Significant GTEx cis-eQTL summary statistics were obtained from the GTEx Portal (“^∗.v8.signif_variant_gene_pairs.txt” file suffix; see data and code availability). For each tissue, we selected genes with ≥1 outlier-associated variant and ≥1 cis-eQTL variant and filtered for SNVs only and merged variants with UKB GWAS summary statistics. For genes with >1 cis-eQTL in a given tissue, the variant with the smallest UKB GWAS p value was retained. We removed genes where cis-eQTLs had either risk or protective GWAS effects but the same eQTL slope direction. Outlier-associated variants were then compared on the slope and GWAS effect direction of gene-level summarized cis-eQTL results (e.g., for cis-eQTL variants with a positive median cis-eQTL slope and GWAS risk direction, we assessed if outlier-associated variants for the same gene were overexpressed and had a GWAS risk direction). We stratified results by cis-eQTL GWAS p value, number of cis-eQTL tissues per gene, and outlier expression Z score.
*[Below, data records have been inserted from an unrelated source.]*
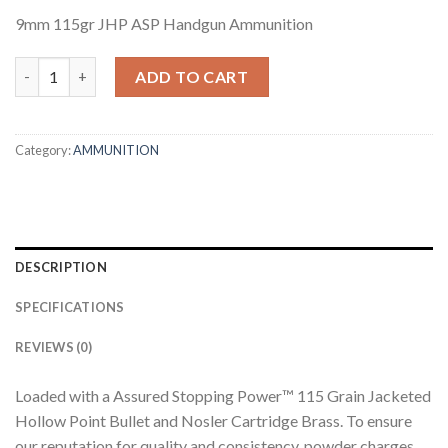
9mm 115gr JHP ASP Handgun Ammunition
9MM 115GR JHP ASP HANDGUN AMMUNITION (50CT) quantity
ADD TO CART
Category:
AMMUNITION
DESCRIPTION
SPECIFICATIONS
REVIEWS (0)
Loaded with a Assured Stopping Power™ 115 Grain Jacketed
Hollow Point Bullet and Nosler Cartridge Brass. To ensure
our reputation for quality and consistency, powder charges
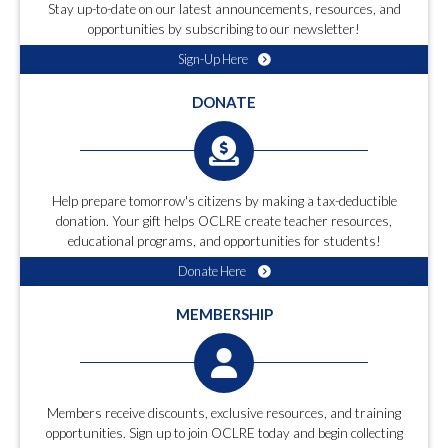
Stay up-to-date on our latest announcements, resources, and
opportunities by subscribing to our newsletter!
Sign-Up Here
DONATE
Help prepare tomorrow's citizens by making a tax-deductible
donation. Your gift helps OCLRE create teacher resources,
educational programs, and opportunities for students!
Donate Here
MEMBERSHIP
Members receive discounts, exclusive resources, and training
opportunities. Sign up to join OCLRE today and begin collecting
Outlier-associated variant effect enrichment in BMI PRS outliers

To investigate enrichments in outlier-associated variant effects in individuals whose observed BMI differs substantially from their PRS-group prediction, we first calculated BMI Z scores separately across deciles of PRS risk. We then assessed enrichment across variant effect subtypes for IOGC top and bottom decile individuals who fall close or far from mean PRS-decile BMI. Enrichments were composed of individuals with respect to their IOGC score direction—for bottom 10% IOGC individuals, we defined BMI Z score < 0 and > −0.5 as close to mean and Z score < −2.5 as far from mean. Similarly, for top 10% IOGC individuals, BMI Z score > 0 and < 0.5 was considered close to mean and Z score > 2.5 far from mean.
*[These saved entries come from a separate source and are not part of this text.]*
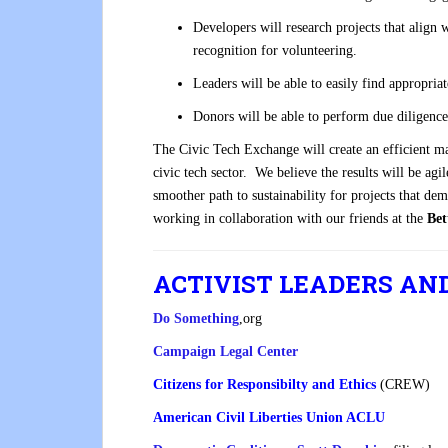
Developers will research projects that align w
recognition for volunteering.
Leaders will be able to easily find appropriat
Donors will be able to perform due diligence
The Civic Tech Exchange will create an efficient ma
civic tech sector. We believe the results will be a
smoother path to sustainability for projects that de
working in collaboration with our friends at the
Bet
ACTIVIST LEADERS AN
Do Something
,org
Campaign Legal Center
Citizens for Responsibilty and Ethics
(CREW)
American Civil Liberties Union ACLU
Quantifying effects of IOGC score on phenotype prediction

Outlier-associated, non-outlier, and predicted protein-truncating variants were written to a separate file and input to the software plink³³ (version 2.0; using --extract flag) to identify UKB individuals in the validation cohort who are heterozygous or homozygous for each variant. We then used the relevant UKB GWAS (e.g., BMI) effect estimate to assign effect directions to each outlier variant (i.e., risk/protective). As noted above (see UKB validation cohort), the UKB cohort used to estimate variant effect direction is non-overlapping with the cohort we used to calculate IOGC scores.
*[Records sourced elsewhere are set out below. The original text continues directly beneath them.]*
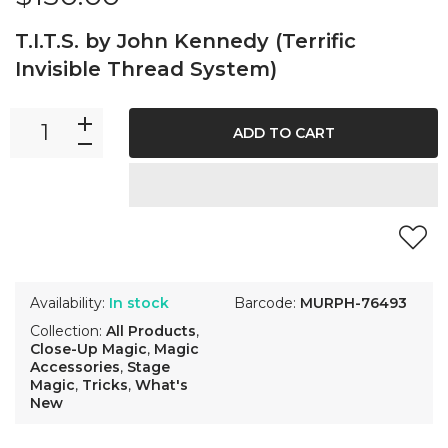
T.I.T.S. by John Kennedy (Terrific
Invisible Thread System)
ADD TO CART
Availability:
In stock
Barcode:
MURPH-76493
Collection:
All Products
,
Close-Up Magic
,
Magic
Accessories
,
Stage
Magic
,
Tricks
,
What's
New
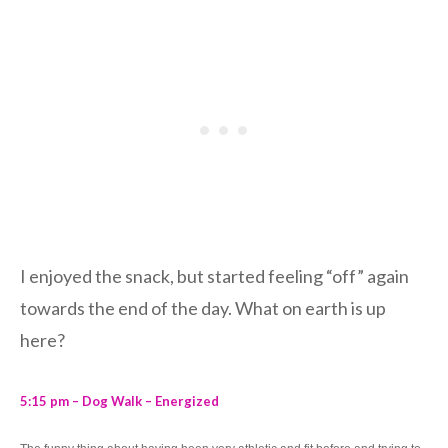
I enjoyed the snack, but started feeling “off” again
towards the end of the day. What on earth is up
here?
5:15 pm – Dog Walk – Energized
To compute IOGC scores for each individual in our UKB validation cohort, we first count the number of unique effect directions per gene. Per individual, we convert the beta effect estimate per variant to an integer by using a sign function,

sgn (β_{k}) : = {\begin{cases} - 1 & i f β_{k} < 0, \\ 0 & i f β_{k} = 0, \\ 1 & i f β_{k} > 0 . \end{cases}

where β_k is the UKB GWAS beta coefficient for variant k. In practice, effect sizes of zero are not generally observed, so we expect to see only values of −1 or 1. Following this step, we take the distinct values per gene (i.e., remove duplicates); because our goal is to use outlier variants to quantify putative outlier gene expression, this step prevents double counting. As such, if we denote the vector of sgn(β_k) for variants linked to a given i gene as s, then

s_{i} = {sgn (β_{k})}_{k \in θ_{i}}, where θ_{i} is the index set of varients in gene i .

We define s_i for each gene with at least one outlier variant, then take a sum over genes to yield the IOGC score. We split the genotypes of individual j into vectors g_ij for each θ_i and compute:

I O G C_{j} = \sum_{i} s_{i} g_{i j} .

Linear regression was used for quantitative phenotypes and logistic regression for binary phenotypes. All statistical analyses were performed with R (version 3.6.0). Plots were generated with ggplot2 (version 3.3.0).³⁴

Results

Identification of rare variants associated with gene expression outliers

To identify candidate, large-effect rare variants, we focused on rare variants associated with gene expression outliers that could also be tested for their effects on complex traits in the UKB. We first intersected the set of SNVs with gnomAD²⁵ MAF > 0 and ≤ 1% identified in GTEx v8 with high-quality imputed variants in the UKB (subjects and methods; Figure 1A). From a starting set of 8,150,921 unique rare SNVs, we identified 1,773,318 (21.8%) variants that overlapped with those in UKB. From this intersecting set, we compared the set of variants found in GTEx outlier to non-outlier individuals to isolate the subset of rare variants present in gene expression outlier individuals only (subjects and methods). Variants were subsequently annotated to a gene if they fell within the gene body or +/−10 kb around the gene. Following this approach, we identified 90,898 unique outlier-associated variants for 15,871 genes.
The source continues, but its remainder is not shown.